I have also had a hard time lately because I was put in another truck.  I was made the driver in SGT Bruno's truck.  He was my TC all through training, and we were eventually separated because of personal problems between us.  I'm not sure what my platoon sergeant was thinking when he put us back together again.  At first we thought it was going to be a temporary assignment until I got put in charge of my own truck, but that never happened and now the assignment has become permanent.  At first we were professional and made it work because it was only supposed to be for one or two trips.  Now it has broken down to our old animosity and things are getting difficult.  We just don't like each other.  He wants to prove that I am only a specialist and he is a sergeant so he shows me little respect and treats me like an peon.  He doesn't "have my back" and is looking to call me out in front of everyone for anything little I might do wrong.  For my part I am frustrated by the lack of respect and fight his attempts at putting me down any way I can.  Shouting is often the result.  I think he is a terrible TC and a terrible NCO (and I know he knows that).  I almost want him to fail; 1) so he gets fired and I get his job, and 2) because he is always telling me how HE is in charge and that my opinion as a subordinate is irrelevant.  Since he doesn't want my input I take a perverse pleasure in keeping it from him even if it means his failure.  He sure does bring out the worst in me!  

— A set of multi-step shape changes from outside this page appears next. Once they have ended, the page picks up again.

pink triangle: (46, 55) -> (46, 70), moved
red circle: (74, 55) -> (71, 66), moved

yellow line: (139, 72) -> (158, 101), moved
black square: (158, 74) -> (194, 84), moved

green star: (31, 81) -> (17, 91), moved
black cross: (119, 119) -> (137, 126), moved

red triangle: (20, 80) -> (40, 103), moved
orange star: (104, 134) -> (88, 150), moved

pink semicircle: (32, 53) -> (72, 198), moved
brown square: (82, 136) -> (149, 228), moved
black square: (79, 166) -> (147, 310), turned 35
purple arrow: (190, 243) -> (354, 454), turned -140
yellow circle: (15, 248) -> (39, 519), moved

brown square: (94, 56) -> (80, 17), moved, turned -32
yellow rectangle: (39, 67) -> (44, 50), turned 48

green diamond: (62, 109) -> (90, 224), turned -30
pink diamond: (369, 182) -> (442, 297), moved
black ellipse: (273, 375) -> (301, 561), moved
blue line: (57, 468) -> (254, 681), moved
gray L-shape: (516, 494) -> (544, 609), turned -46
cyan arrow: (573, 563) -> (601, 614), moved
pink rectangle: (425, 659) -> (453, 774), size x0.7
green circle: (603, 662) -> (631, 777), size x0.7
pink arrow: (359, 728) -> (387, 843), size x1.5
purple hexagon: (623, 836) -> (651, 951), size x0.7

I give most people the benefit of the doubt.  Even if I don't like someone I try to respect them as human beings.  I'm a nice guy.  But I hate this man.  Simple as that.  It is a problem and a sin but it's the truth.  I haven't felt this way about anyone in a long time.  I keep hoping that I get taken out of the situation and put back in my old truck, but the truth is I need to deal with my feelings and try to work it out.  Good luck to me!

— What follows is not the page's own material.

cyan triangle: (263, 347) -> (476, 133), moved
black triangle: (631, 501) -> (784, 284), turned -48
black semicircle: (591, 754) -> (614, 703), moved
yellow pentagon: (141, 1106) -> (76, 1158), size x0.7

Other than that I am well.  I am exercising a lot and wearing myself out.  I am healthy and am getting a lot of practice at my drawing and am showing some improvement.  I am gaining the respect of those around me (partly because they see how I've been treated and how I am handling it).  I am excited about having another baby! (Julie is pregnant if you didn't already know.  I had fun on my leave!) And I can't wait to get home.

2 comments:

Jenni said...

My plan for dealing with Gwen is hitting her with my car. I figure if I can go a year without dispatching Derek's ex, you to can find the strength.

Michael said...

Sounds like your TC has great future in the sheriff's department...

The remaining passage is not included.